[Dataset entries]
────────────────
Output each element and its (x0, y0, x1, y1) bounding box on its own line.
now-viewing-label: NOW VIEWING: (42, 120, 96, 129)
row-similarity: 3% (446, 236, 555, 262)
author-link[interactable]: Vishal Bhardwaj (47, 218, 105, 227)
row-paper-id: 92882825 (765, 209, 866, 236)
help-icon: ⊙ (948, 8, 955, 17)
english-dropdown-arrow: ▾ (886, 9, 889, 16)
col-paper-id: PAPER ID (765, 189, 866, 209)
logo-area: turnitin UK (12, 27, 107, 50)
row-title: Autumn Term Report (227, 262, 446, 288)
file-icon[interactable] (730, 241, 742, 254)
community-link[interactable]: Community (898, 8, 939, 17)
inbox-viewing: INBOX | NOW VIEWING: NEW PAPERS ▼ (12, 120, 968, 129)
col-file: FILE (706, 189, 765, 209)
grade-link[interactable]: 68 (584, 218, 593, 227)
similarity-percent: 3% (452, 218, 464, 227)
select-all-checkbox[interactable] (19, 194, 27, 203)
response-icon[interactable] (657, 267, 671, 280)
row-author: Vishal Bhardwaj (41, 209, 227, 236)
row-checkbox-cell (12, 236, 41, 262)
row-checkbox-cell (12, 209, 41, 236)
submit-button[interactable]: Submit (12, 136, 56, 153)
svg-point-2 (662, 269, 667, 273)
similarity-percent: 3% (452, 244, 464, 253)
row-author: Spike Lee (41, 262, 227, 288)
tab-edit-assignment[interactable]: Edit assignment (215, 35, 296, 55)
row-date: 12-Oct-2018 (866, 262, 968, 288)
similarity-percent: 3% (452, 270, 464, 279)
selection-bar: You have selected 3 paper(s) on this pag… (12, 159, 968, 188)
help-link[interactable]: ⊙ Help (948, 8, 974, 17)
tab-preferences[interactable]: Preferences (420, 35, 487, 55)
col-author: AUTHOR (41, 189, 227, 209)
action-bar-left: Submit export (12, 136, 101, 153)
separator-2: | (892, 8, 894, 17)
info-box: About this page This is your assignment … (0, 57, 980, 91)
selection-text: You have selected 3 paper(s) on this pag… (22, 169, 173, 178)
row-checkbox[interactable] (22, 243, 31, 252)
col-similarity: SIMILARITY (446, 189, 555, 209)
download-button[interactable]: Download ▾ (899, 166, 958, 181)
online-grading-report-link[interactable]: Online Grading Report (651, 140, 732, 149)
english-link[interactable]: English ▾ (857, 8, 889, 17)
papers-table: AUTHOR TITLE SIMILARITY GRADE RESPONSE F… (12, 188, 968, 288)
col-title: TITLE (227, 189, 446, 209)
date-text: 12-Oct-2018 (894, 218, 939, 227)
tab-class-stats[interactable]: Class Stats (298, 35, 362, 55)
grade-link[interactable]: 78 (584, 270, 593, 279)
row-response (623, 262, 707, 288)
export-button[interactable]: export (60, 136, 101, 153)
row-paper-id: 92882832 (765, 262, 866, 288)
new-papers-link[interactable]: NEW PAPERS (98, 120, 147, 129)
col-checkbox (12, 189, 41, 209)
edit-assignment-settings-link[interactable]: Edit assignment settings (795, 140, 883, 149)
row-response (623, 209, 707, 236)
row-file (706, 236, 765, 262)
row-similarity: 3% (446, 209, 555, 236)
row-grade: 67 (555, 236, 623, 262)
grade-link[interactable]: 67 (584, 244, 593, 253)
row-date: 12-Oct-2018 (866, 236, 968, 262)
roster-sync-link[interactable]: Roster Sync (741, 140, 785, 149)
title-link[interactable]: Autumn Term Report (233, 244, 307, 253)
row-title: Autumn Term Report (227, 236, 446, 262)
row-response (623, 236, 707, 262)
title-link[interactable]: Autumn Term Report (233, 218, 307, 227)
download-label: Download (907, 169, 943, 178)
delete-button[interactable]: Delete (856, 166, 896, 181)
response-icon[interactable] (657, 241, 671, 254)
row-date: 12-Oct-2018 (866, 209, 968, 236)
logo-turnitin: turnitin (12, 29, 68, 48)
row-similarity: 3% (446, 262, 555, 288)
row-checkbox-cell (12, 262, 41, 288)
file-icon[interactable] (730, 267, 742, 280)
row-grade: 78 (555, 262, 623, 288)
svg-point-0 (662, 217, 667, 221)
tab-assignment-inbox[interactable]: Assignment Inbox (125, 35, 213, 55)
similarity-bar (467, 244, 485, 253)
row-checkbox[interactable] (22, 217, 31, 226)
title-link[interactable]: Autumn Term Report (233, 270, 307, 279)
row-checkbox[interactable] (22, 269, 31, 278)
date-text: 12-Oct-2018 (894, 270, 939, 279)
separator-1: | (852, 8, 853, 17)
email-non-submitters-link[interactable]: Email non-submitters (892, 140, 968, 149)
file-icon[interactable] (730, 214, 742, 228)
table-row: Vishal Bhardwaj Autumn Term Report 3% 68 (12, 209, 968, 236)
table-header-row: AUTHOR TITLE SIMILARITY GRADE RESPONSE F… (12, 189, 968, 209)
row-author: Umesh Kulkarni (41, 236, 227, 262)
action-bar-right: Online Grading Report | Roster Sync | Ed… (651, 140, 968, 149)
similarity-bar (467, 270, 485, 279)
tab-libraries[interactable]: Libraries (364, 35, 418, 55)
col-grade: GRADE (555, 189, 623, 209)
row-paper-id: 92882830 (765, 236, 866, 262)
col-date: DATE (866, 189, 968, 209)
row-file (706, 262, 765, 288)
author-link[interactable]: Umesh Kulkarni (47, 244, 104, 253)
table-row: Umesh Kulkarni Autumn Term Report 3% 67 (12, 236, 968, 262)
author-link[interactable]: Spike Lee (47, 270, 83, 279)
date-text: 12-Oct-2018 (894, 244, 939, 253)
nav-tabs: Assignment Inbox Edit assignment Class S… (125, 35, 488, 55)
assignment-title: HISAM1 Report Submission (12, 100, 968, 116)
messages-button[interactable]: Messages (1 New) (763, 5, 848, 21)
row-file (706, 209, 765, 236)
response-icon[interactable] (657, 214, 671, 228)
────────────────
*WORK REQUIRED:* Whatever the entries say, repeat all of them exactly.

*SOLUTION TO THE PROBLEM:*
Output each element and its (x0, y0, x1, y1) bounding box on its own line.
now-viewing-label: NOW VIEWING: (42, 120, 96, 129)
row-similarity: 3% (446, 236, 555, 262)
author-link[interactable]: Vishal Bhardwaj (47, 218, 105, 227)
row-paper-id: 92882825 (765, 209, 866, 236)
help-icon: ⊙ (948, 8, 955, 17)
english-dropdown-arrow: ▾ (886, 9, 889, 16)
col-paper-id: PAPER ID (765, 189, 866, 209)
logo-area: turnitin UK (12, 27, 107, 50)
row-title: Autumn Term Report (227, 262, 446, 288)
file-icon[interactable] (730, 241, 742, 254)
community-link[interactable]: Community (898, 8, 939, 17)
inbox-viewing: INBOX | NOW VIEWING: NEW PAPERS ▼ (12, 120, 968, 129)
col-file: FILE (706, 189, 765, 209)
grade-link[interactable]: 68 (584, 218, 593, 227)
similarity-percent: 3% (452, 218, 464, 227)
select-all-checkbox[interactable] (19, 194, 27, 203)
response-icon[interactable] (657, 267, 671, 280)
row-author: Vishal Bhardwaj (41, 209, 227, 236)
row-checkbox-cell (12, 236, 41, 262)
row-checkbox-cell (12, 209, 41, 236)
submit-button[interactable]: Submit (12, 136, 56, 153)
svg-point-2 (662, 269, 667, 273)
similarity-percent: 3% (452, 244, 464, 253)
row-author: Spike Lee (41, 262, 227, 288)
tab-edit-assignment[interactable]: Edit assignment (215, 35, 296, 55)
row-date: 12-Oct-2018 (866, 262, 968, 288)
similarity-percent: 3% (452, 270, 464, 279)
selection-bar: You have selected 3 paper(s) on this pag… (12, 159, 968, 188)
help-link[interactable]: ⊙ Help (948, 8, 974, 17)
tab-preferences[interactable]: Preferences (420, 35, 487, 55)
col-author: AUTHOR (41, 189, 227, 209)
action-bar-left: Submit export (12, 136, 101, 153)
separator-2: | (892, 8, 894, 17)
info-box: About this page This is your assignment … (0, 57, 980, 91)
selection-text: You have selected 3 paper(s) on this pag… (22, 169, 173, 178)
row-checkbox[interactable] (22, 243, 31, 252)
col-similarity: SIMILARITY (446, 189, 555, 209)
download-button[interactable]: Download ▾ (899, 166, 958, 181)
online-grading-report-link[interactable]: Online Grading Report (651, 140, 732, 149)
english-link[interactable]: English ▾ (857, 8, 889, 17)
papers-table: AUTHOR TITLE SIMILARITY GRADE RESPONSE F… (12, 188, 968, 288)
col-title: TITLE (227, 189, 446, 209)
date-text: 12-Oct-2018 (894, 218, 939, 227)
tab-class-stats[interactable]: Class Stats (298, 35, 362, 55)
grade-link[interactable]: 78 (584, 270, 593, 279)
row-response (623, 262, 707, 288)
export-button[interactable]: export (60, 136, 101, 153)
row-paper-id: 92882832 (765, 262, 866, 288)
new-papers-link[interactable]: NEW PAPERS (98, 120, 147, 129)
col-checkbox (12, 189, 41, 209)
edit-assignment-settings-link[interactable]: Edit assignment settings (795, 140, 883, 149)
row-response (623, 209, 707, 236)
row-file (706, 236, 765, 262)
row-similarity: 3% (446, 209, 555, 236)
row-grade: 67 (555, 236, 623, 262)
grade-link[interactable]: 67 (584, 244, 593, 253)
row-date: 12-Oct-2018 (866, 236, 968, 262)
roster-sync-link[interactable]: Roster Sync (741, 140, 785, 149)
title-link[interactable]: Autumn Term Report (233, 244, 307, 253)
row-title: Autumn Term Report (227, 236, 446, 262)
row-response (623, 236, 707, 262)
title-link[interactable]: Autumn Term Report (233, 218, 307, 227)
download-label: Download (907, 169, 943, 178)
delete-button[interactable]: Delete (856, 166, 896, 181)
response-icon[interactable] (657, 241, 671, 254)
row-date: 12-Oct-2018 (866, 209, 968, 236)
logo-turnitin: turnitin (12, 29, 68, 48)
row-similarity: 3% (446, 262, 555, 288)
row-checkbox-cell (12, 262, 41, 288)
file-icon[interactable] (730, 267, 742, 280)
row-grade: 78 (555, 262, 623, 288)
svg-point-0 (662, 217, 667, 221)
tab-assignment-inbox[interactable]: Assignment Inbox (125, 35, 213, 55)
similarity-bar (467, 244, 485, 253)
row-checkbox[interactable] (22, 217, 31, 226)
title-link[interactable]: Autumn Term Report (233, 270, 307, 279)
row-checkbox[interactable] (22, 269, 31, 278)
date-text: 12-Oct-2018 (894, 270, 939, 279)
separator-1: | (852, 8, 853, 17)
email-non-submitters-link[interactable]: Email non-submitters (892, 140, 968, 149)
file-icon[interactable] (730, 214, 742, 228)
table-row: Vishal Bhardwaj Autumn Term Report 3% 68 (12, 209, 968, 236)
table-header-row: AUTHOR TITLE SIMILARITY GRADE RESPONSE F… (12, 189, 968, 209)
row-author: Umesh Kulkarni (41, 236, 227, 262)
action-bar-right: Online Grading Report | Roster Sync | Ed… (651, 140, 968, 149)
similarity-bar (467, 270, 485, 279)
tab-libraries[interactable]: Libraries (364, 35, 418, 55)
col-grade: GRADE (555, 189, 623, 209)
row-paper-id: 92882830 (765, 236, 866, 262)
col-date: DATE (866, 189, 968, 209)
row-file (706, 262, 765, 288)
author-link[interactable]: Umesh Kulkarni (47, 244, 104, 253)
table-row: Umesh Kulkarni Autumn Term Report 3% 67 (12, 236, 968, 262)
author-link[interactable]: Spike Lee (47, 270, 83, 279)
date-text: 12-Oct-2018 (894, 244, 939, 253)
nav-tabs: Assignment Inbox Edit assignment Class S… (125, 35, 488, 55)
assignment-title: HISAM1 Report Submission (12, 100, 968, 116)
messages-button[interactable]: Messages (1 New) (763, 5, 848, 21)
row-file (706, 209, 765, 236)
response-icon[interactable] (657, 214, 671, 228)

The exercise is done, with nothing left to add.